Поудобней устроив книгу на толстых коленях, осторожно, с любовью вновь перекидывая большие листы, Генрих мягче, уступчивей попросил:
— Оставь свою мудрость, философ. Лучше мне помоги. Вот в этом месте, где «часы покоя прогнали сон с отдохнувших очей», мне сдаётся, не совсем верно было бы говорить о покое. «Часы покоя прогнали сон»? Наш Вергилий всегда до щепетильности точен.
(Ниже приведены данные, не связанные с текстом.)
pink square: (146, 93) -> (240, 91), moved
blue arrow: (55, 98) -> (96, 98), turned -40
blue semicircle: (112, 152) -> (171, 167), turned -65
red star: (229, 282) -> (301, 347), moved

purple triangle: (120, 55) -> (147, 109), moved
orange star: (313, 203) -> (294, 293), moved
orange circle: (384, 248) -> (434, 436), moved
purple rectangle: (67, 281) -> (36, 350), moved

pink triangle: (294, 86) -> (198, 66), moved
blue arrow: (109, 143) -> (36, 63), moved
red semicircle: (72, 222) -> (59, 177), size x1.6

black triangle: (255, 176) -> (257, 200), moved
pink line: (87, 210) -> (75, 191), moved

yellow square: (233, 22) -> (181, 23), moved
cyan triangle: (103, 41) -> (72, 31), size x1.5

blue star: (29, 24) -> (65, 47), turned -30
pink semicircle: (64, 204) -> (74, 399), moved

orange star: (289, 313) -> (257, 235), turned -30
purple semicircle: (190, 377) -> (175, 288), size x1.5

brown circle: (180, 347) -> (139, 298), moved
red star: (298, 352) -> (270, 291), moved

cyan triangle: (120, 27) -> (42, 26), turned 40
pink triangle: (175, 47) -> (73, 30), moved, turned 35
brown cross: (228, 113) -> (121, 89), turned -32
Может быть, переписчик ошибся, копируя текст?
Наблюдая исподволь за каждым движением государя, по давней привычке сжимая и разжимая пальцы левой руки, размышляя, как было бы кстати возвратиться к акту парламента, который необходим для мира и покоя в стране, не торопясь изъяснял:
— Должно быть, это место лучше понимать, как изжили сон, даже как сокрушили, то есть в том именно расширительном смысле, что благодаря покою сам собой проходит благодетельный сон, сам собой не нужен становится нам.
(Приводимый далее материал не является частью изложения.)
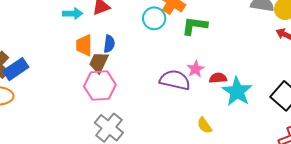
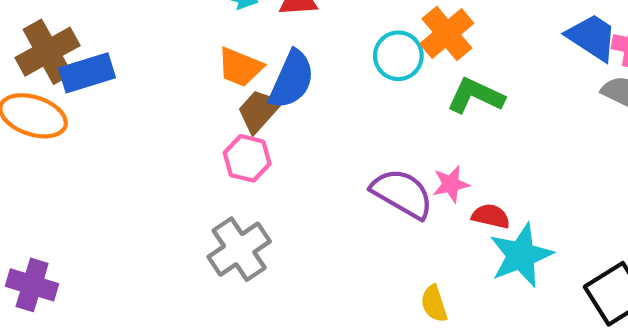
blue semicircle: (109, 44) -> (292, 80), size x1.6
orange trapezoid: (84, 45) -> (240, 67), turned -85
pink hexagon: (100, 86) -> (247, 158), size x0.7

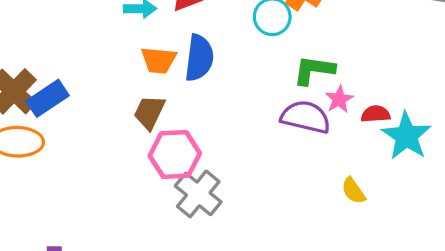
green L-shape: (476, 96) -> (314, 70), moved
brown trapezoid: (259, 111) -> (149, 112), moved
pink hexagon: (247, 158) -> (175, 155), moved, size x1.4

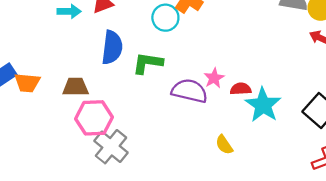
orange trapezoid: (159, 60) -> (27, 83), moved
green L-shape: (314, 70) -> (148, 63), moved
brown trapezoid: (149, 112) -> (76, 87), turned 64

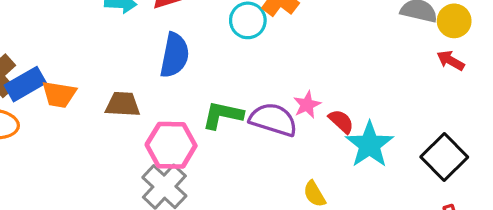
green L-shape: (148, 63) -> (223, 115), moved
red semicircle: (241, 89) -> (341, 121), turned 42
pink hexagon: (94, 118) -> (171, 145), moved

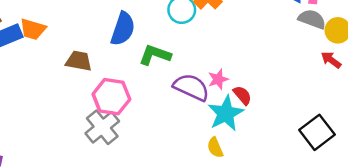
orange trapezoid: (59, 94) -> (33, 29), moved
green L-shape: (223, 115) -> (155, 55), moved
cyan star: (369, 145) -> (226, 113), moved

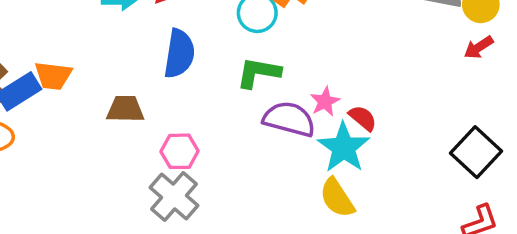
green L-shape: (155, 55) -> (258, 73), moved
red arrow: (331, 60) -> (479, 47), turned -60
pink hexagon: (111, 97) -> (180, 151), size x0.7
yellow semicircle: (215, 148) -> (337, 198), size x1.4

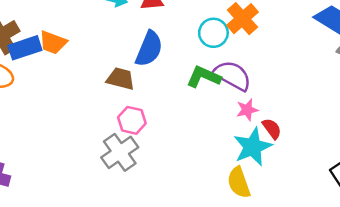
brown trapezoid: (125, 109) -> (121, 79), moved
purple semicircle: (289, 119) -> (232, 75), moved

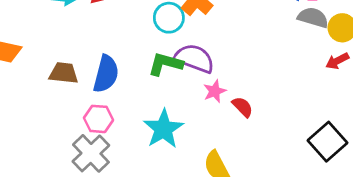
blue semicircle: (149, 49) -> (106, 74), moved
brown trapezoid: (121, 79) -> (64, 73), moved
cyan star: (253, 147) -> (163, 129), moved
Генрих оживился, вскинул голову, вновь блеснув глазами, чтобы увериться, что он без подвоха, искренне, от души заговорил о Вергилии, и поискал карандаш, размышляя раздумчиво вслух:
— Пожалуй, ты прав. Я помечу на поле. А дальше так стройно, так хорошо: «...словно ибо ложе супруга жаждут сберечь в чистоте и взрастить сыновей малолетних...»!
Всё это были давние тайные мысли, всё это безнадёжная тоска в глубине, так что сердце зашлось от неё, хотя она была не своя, и он, не выдержав первым, сочувственно произнёс:
— Всё тоскуешь по сыну, как вижу.
Как будто обиженный этим сочувствием, но тотчас обмякнув, опустив жирные плечи, король засопел, заспешил, и взволнованный голос внезапно затуманили слёзы:
— Тебе так не больно, как мне. Мне моё горе спать не даёт. Своих сыновей ты давно уж взрастил.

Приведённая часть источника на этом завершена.